He slams a hand down atop an ancient intercom—an intercom that once belonged to director Kinji Fukasaku, purchased at auction in 2005 for suspiciously cheap, Tarantino thinks, but who knows really?—and finally, the director's gesticulating lips find their ability to speak. "Get me Brooklyn."

Yes, it is true: Lena Dunham, the esteemed founder of Lenny Letter, has officially joined the cast of Once Upon a Time in Hollywood, Variety reports. It's not yet clear who Tarantino wants Dunham to play in his kinda-sorta-but-not-exactly Manson movie, but Entertainment Weekly is reporting that she'll play Catherine "Gypsy" Share, a member of the Manson Family, though that news has yet to be confirmed. Regardless, this will be Dunham's first role in a major film since she played Paul Rudd's co-worker in that Apatow movie, and her first acting gig after appearing on an episode of American Horror Story: Cult last year.

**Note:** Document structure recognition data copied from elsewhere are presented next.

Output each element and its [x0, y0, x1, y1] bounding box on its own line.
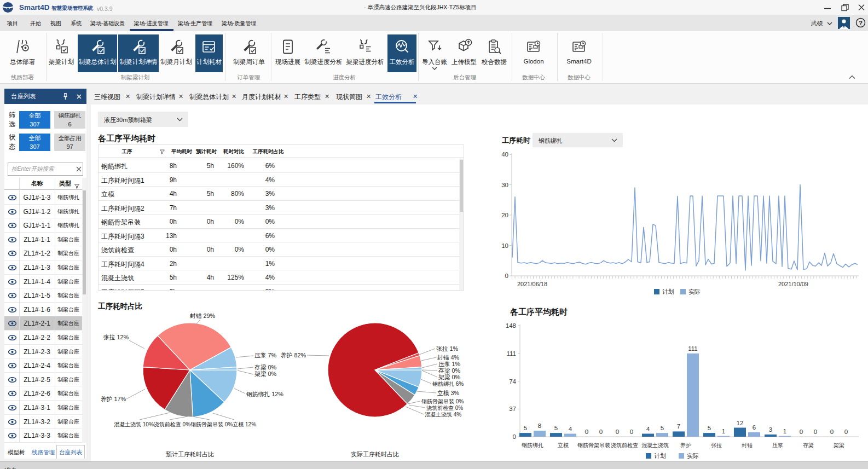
- svg-text:养护 17%: 养护 17%: [101, 396, 126, 402]
- svg-text:74: 74: [509, 378, 516, 385]
- svg-text:5: 5: [661, 425, 664, 431]
- svg-text:148: 148: [506, 322, 516, 329]
- svg-text:0: 0: [800, 429, 803, 435]
- svg-text:压浆 7%: 压浆 7%: [254, 352, 277, 358]
- svg-text:0: 0: [844, 429, 848, 435]
- svg-text:1: 1: [783, 428, 786, 435]
- svg-text:0: 0: [505, 273, 508, 279]
- svg-text:0: 0: [585, 429, 588, 435]
- svg-text:钢筋绑扎 12%: 钢筋绑扎 12%: [246, 391, 283, 397]
- svg-text:0: 0: [830, 429, 834, 435]
- svg-text:钢筋绑扎: 钢筋绑扎: [522, 442, 543, 448]
- svg-text:存梁: 存梁: [803, 442, 814, 448]
- svg-text:封锚 29%: 封锚 29%: [189, 312, 216, 319]
- svg-text:?: ?: [859, 20, 863, 26]
- svg-text:2021/10/09: 2021/10/09: [778, 281, 808, 287]
- svg-text:压浆 1%: 压浆 1%: [438, 361, 461, 367]
- svg-text:37: 37: [509, 406, 516, 412]
- svg-text:1: 1: [722, 428, 725, 435]
- svg-text:0: 0: [599, 429, 603, 435]
- svg-text:压浆: 压浆: [772, 442, 783, 448]
- svg-text:10: 10: [501, 242, 508, 249]
- svg-text:3: 3: [769, 426, 772, 433]
- svg-text:钢筋骨架吊装 0%: 钢筋骨架吊装 0%: [421, 398, 464, 404]
- svg-text:养护: 养护: [680, 442, 691, 448]
- svg-text:0: 0: [616, 429, 619, 435]
- svg-text:12: 12: [737, 420, 744, 426]
- svg-text:5: 5: [554, 425, 558, 431]
- svg-text:111: 111: [507, 350, 516, 357]
- svg-text:混凝土浇筑: 混凝土浇筑: [641, 442, 669, 448]
- svg-text:计划: 计划: [662, 288, 674, 295]
- svg-text:实际工序耗时占比: 实际工序耗时占比: [351, 451, 399, 458]
- svg-text:立模 3%: 立模 3%: [437, 390, 460, 396]
- svg-text:张拉: 张拉: [711, 442, 722, 448]
- svg-text:4: 4: [569, 426, 572, 432]
- svg-text:实际: 实际: [688, 288, 701, 295]
- svg-text:预计工序耗时占比: 预计工序耗时占比: [166, 451, 214, 458]
- svg-text:2021/06/18: 2021/06/18: [517, 281, 547, 287]
- svg-text:计划: 计划: [654, 453, 666, 459]
- svg-text:5: 5: [708, 425, 711, 431]
- svg-text:架梁 0%: 架梁 0%: [438, 374, 461, 380]
- svg-text:40: 40: [501, 151, 508, 158]
- svg-text:111: 111: [688, 345, 697, 352]
- svg-text:0: 0: [630, 429, 633, 435]
- svg-text:钢筋骨架吊装: 钢筋骨架吊装: [577, 442, 610, 448]
- svg-text:浇筑前检查 0%: 浇筑前检查 0%: [426, 405, 463, 411]
- svg-text:8: 8: [538, 422, 541, 429]
- svg-text:张拉 1%: 张拉 1%: [436, 345, 459, 352]
- svg-text:6: 6: [753, 424, 756, 431]
- svg-text:混凝土浇筑 10%浇筑前检查 0%钢筋骨架吊装 0%立模 1: 混凝土浇筑 10%浇筑前检查 0%钢筋骨架吊装 0%立模 12%: [114, 421, 256, 427]
- svg-text:4: 4: [646, 426, 650, 432]
- svg-text:封锚 4%: 封锚 4%: [437, 354, 460, 361]
- svg-text:封锚: 封锚: [742, 442, 753, 448]
- svg-text:立模: 立模: [558, 442, 569, 448]
- svg-text:养护 82%: 养护 82%: [281, 352, 306, 358]
- svg-text:存梁 0%: 存梁 0%: [438, 367, 461, 374]
- svg-text:张拉 12%: 张拉 12%: [103, 334, 129, 340]
- svg-text:架梁: 架梁: [834, 442, 844, 448]
- svg-text:实际: 实际: [687, 453, 699, 459]
- svg-text:存梁 0%: 存梁 0%: [254, 364, 277, 370]
- svg-text:架梁 0%: 架梁 0%: [254, 370, 277, 377]
- svg-text:7: 7: [677, 423, 680, 430]
- svg-text:0: 0: [513, 433, 516, 440]
- svg-text:混凝土浇筑 4%: 混凝土浇筑 4%: [425, 412, 461, 418]
- svg-text:30: 30: [501, 182, 508, 188]
- svg-text:钢筋绑扎 6%: 钢筋绑扎 6%: [432, 381, 464, 387]
- svg-text:0: 0: [814, 429, 817, 435]
- svg-text:20: 20: [501, 212, 508, 218]
- svg-text:浇筑前检查: 浇筑前检查: [611, 442, 638, 448]
- svg-text:5: 5: [524, 425, 527, 431]
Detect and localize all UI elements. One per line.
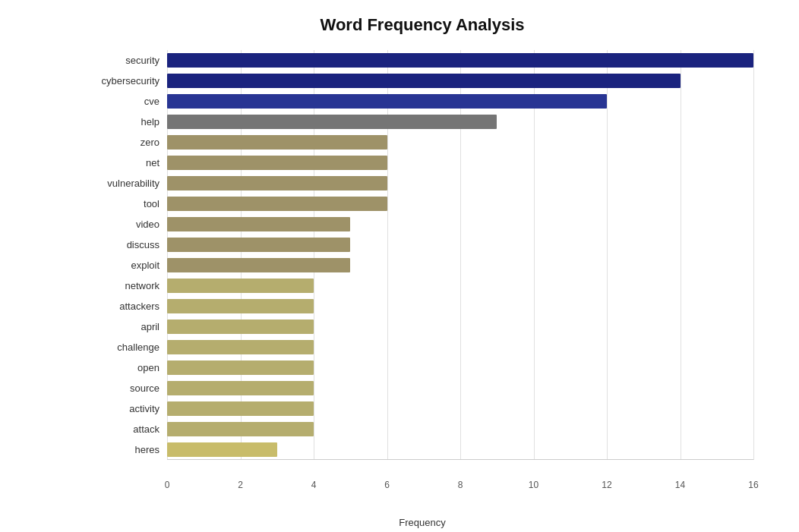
bar-row: heres: [91, 439, 753, 460]
bar-row: zero: [91, 132, 753, 153]
x-tick: 12: [602, 480, 611, 490]
bar-fill: [167, 299, 314, 313]
bar-fill: [167, 238, 350, 252]
bar-track: [167, 217, 753, 231]
bar-label: video: [91, 219, 167, 230]
bar-row: net: [91, 153, 753, 173]
bar-fill: [167, 279, 314, 293]
bar-fill: [167, 422, 314, 436]
bar-track: [167, 401, 753, 416]
bar-label: help: [91, 116, 167, 127]
bar-fill: [167, 53, 753, 68]
bar-track: [167, 381, 753, 395]
x-tick: 0: [165, 480, 170, 490]
bar-row: help: [91, 112, 753, 132]
bar-label: network: [91, 280, 167, 291]
bar-track: [167, 238, 753, 252]
x-tick: 14: [675, 480, 685, 490]
bar-label: activity: [91, 403, 167, 414]
bar-row: cybersecurity: [91, 71, 753, 91]
bar-row: april: [91, 316, 753, 337]
bar-label: cybersecurity: [91, 75, 167, 87]
bar-fill: [167, 176, 387, 190]
x-axis-label: Frequency: [399, 517, 445, 528]
bar-label: source: [91, 382, 167, 394]
bar-row: vulnerability: [91, 173, 753, 194]
bar-row: network: [91, 275, 753, 296]
bars-wrapper: securitycybersecuritycvehelpzeronetvulne…: [91, 50, 753, 460]
x-tick: 6: [384, 480, 390, 490]
bar-fill: [167, 197, 387, 211]
bar-fill: [167, 74, 681, 88]
bar-track: [167, 258, 753, 272]
bar-row: exploit: [91, 255, 753, 275]
bar-row: cve: [91, 91, 753, 112]
bar-row: attackers: [91, 296, 753, 316]
bar-fill: [167, 135, 387, 150]
grid-line: [753, 50, 754, 460]
chart-area: securitycybersecuritycvehelpzeronetvulne…: [91, 50, 753, 490]
bar-track: [167, 53, 753, 68]
bar-track: [167, 360, 753, 375]
bar-track: [167, 197, 753, 211]
bar-fill: [167, 94, 607, 109]
bar-label: attack: [91, 423, 167, 435]
bar-label: attackers: [91, 301, 167, 312]
chart-title: Word Frequency Analysis: [91, 15, 753, 35]
bar-row: video: [91, 214, 753, 235]
bar-fill: [167, 258, 350, 272]
bar-label: discuss: [91, 239, 167, 250]
bar-track: [167, 115, 753, 129]
bar-track: [167, 94, 753, 109]
bar-row: tool: [91, 194, 753, 214]
bar-fill: [167, 156, 387, 170]
bar-fill: [167, 401, 314, 416]
x-tick: 2: [238, 480, 243, 490]
bar-label: open: [91, 362, 167, 373]
bar-row: source: [91, 378, 753, 398]
bar-row: open: [91, 357, 753, 378]
bar-label: april: [91, 321, 167, 332]
bar-fill: [167, 340, 314, 354]
bar-track: [167, 156, 753, 170]
bar-row: discuss: [91, 235, 753, 255]
bar-label: exploit: [91, 260, 167, 271]
bar-row: challenge: [91, 337, 753, 357]
bar-track: [167, 442, 753, 457]
bar-row: activity: [91, 398, 753, 419]
bar-label: vulnerability: [91, 178, 167, 189]
bar-label: net: [91, 157, 167, 168]
bar-label: challenge: [91, 342, 167, 353]
chart-container: Word Frequency Analysis securitycybersec…: [0, 0, 799, 532]
bar-fill: [167, 360, 314, 375]
bar-track: [167, 279, 753, 293]
axis-line: [167, 459, 753, 460]
bar-track: [167, 299, 753, 313]
bar-fill: [167, 320, 314, 334]
bar-label: security: [91, 55, 167, 66]
bar-track: [167, 340, 753, 354]
bar-track: [167, 176, 753, 190]
x-tick: 4: [311, 480, 317, 490]
bar-label: zero: [91, 137, 167, 148]
bar-fill: [167, 217, 350, 231]
bar-track: [167, 422, 753, 436]
bar-fill: [167, 381, 314, 395]
bar-label: cve: [91, 96, 167, 107]
x-tick: 8: [458, 480, 463, 490]
bar-track: [167, 74, 753, 88]
bar-fill: [167, 115, 497, 129]
bar-label: heres: [91, 444, 167, 455]
x-tick: 10: [529, 480, 538, 490]
bar-row: security: [91, 50, 753, 71]
bar-fill: [167, 442, 277, 457]
bar-row: attack: [91, 419, 753, 439]
bar-track: [167, 135, 753, 150]
x-tick: 16: [748, 480, 758, 490]
bar-track: [167, 320, 753, 334]
bar-label: tool: [91, 198, 167, 209]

Sure, Once Upon a Time in Hollywood's overwhelming cast might mean the film will just devolve into a two-and-a-half-hour parade of distracting celebrity cameos, but at least we'll be able to see Lena and the other gagillion actors do their best hippie impressions a few weeks earlier than we thought: Once Upon a Time in Hollywood is now set to hit theaters July 26, 2019, a change from its previously reported August release date.